Nadya Suleman has a 2006 degree in child and adolescent development from Cal State Fullerton, and as late as spring 2008, she was studying for a master's degree in counseling, a school representative said.

"She really has no idea what she's doing to her children and to me," Angela Suleman said.

The challenges of raising 14 children younger than 8 as a single mother are daunting.

Costs for the average delivery of a full-term pregnancy range from $9,000 to $25,000, depending on whether the baby is delivered by Caesarean section or vaginally, experts told ABC News.

It remains unclear how Nadya Suleman plans to pay for the children's upbringing. Her mother told Splash that while she dearly loves her six grandchildren, she is at the end of her emotional and financial rope.

"I'm really tired of taking care of those six,'' she said. "I really need [Nadya Suleman] to think of what she's going to do and how she's going to provide for all these children."

Angela Suleman and her husband live with their daughter and the six grandchildren in a "humble, three-bedroom home,''' she said.

"We're there all crowded in. The master bedroom has a big bed and two little cribs and the other bedroom has one bed and one crib and there is one bedroom with bunk beds that I [had] gotten before, so it's pretty crowded. But [the children] are wonderful, beautiful children and I love them dearly. I would never let anything happen to them, so I'm taking care of them and I have been."
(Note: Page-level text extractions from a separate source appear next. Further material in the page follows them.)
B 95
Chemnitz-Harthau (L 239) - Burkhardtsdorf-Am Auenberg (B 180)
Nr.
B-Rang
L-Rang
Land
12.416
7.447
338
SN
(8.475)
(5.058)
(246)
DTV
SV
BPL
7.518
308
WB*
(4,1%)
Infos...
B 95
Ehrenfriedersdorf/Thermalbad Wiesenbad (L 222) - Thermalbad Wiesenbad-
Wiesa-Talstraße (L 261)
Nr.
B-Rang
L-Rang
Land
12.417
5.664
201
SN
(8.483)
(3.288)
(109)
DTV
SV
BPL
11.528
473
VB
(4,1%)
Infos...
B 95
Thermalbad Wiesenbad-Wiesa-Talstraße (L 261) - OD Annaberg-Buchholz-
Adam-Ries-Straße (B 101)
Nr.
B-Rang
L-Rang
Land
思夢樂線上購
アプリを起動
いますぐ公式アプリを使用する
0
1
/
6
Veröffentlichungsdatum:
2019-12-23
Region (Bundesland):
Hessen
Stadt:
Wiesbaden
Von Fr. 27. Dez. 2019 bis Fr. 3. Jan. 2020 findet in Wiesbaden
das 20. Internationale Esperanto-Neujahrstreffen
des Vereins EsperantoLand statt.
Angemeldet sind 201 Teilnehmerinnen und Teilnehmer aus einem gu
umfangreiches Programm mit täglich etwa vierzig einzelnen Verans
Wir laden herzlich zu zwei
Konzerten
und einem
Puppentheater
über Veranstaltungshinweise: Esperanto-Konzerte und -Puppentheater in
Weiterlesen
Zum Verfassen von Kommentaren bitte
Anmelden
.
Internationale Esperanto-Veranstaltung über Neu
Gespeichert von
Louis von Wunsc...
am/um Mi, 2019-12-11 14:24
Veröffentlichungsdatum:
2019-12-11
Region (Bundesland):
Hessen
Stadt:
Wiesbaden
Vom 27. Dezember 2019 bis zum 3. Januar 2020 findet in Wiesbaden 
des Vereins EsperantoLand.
"I don't know what the future will bring, because, hopefully [Nadya Suleman] will get some living accommodations -- because it's a really small house."

Angela Suleman described her daughter as irresponsible with money and unresponsive to her retired mother's financial needs.

"The house is full of toys,'' she said. "My daughter has always spent a lot of money on toys and really not helping out with the children or the living arrangements -- never paid anything for rent. Her sense of values is kind of strange because I'm a retired teacher and I'm living off money that I'm making or have for my retirement money and it's not that much. Teachers don't get that much and I'm spending a lot.''

Records obtained by ABC News from the California Department of Industrial Relations show that Nadya Suleman received more than $167,000 in worker's compensation after she injured her lower back during what was described in records as a "riot" at the Metropolitan State Hospital, a mental hospital in Norwalk, Calif., where she worked from 1997 until November 2008. While she attempted to restrain a patient, another patient knocked a wooden desk onto her back, the records say. She said her injuries were exacerbated by a 2001 auto accident and by her pregnancy.

She received disability payments until at least August 2008. Her employer stopped her payments in July 2001, but she appealed to a workers' compensation appeals board, which ruled in 2002 that she was, in fact, temporarily disabled, and the payments resumed.

Nadya Suleman became depressed as a result of the injury and was prescribed antidepressants, the records say.

Her depression was also due, in part, she said, to "the powerful and uncontrollable emotions associated with her pregnancy -- both the fear that it would end and her elation that it might be brought to fruition and she would realize her dream of having a child," a psychologist wrote after evaluating her, according to the records, which were obtained through an open records request. She told doctors that she had three miscarriages and found it "terrifying" when she learned she might be pregnant again.

Despite the challenges ahead, Angela Suleman told Curry that her determination and the master's degree she's working toward will carry the day. Still, she said, she understands the public's concern.

"I know I'll be able to afford them when I'm done with my schooling," she said. "If I was just sitting down watching TV and not being as determined as I am to succeed and provide a better future for my children, I believe that would be considered, to a certain degree, selfish."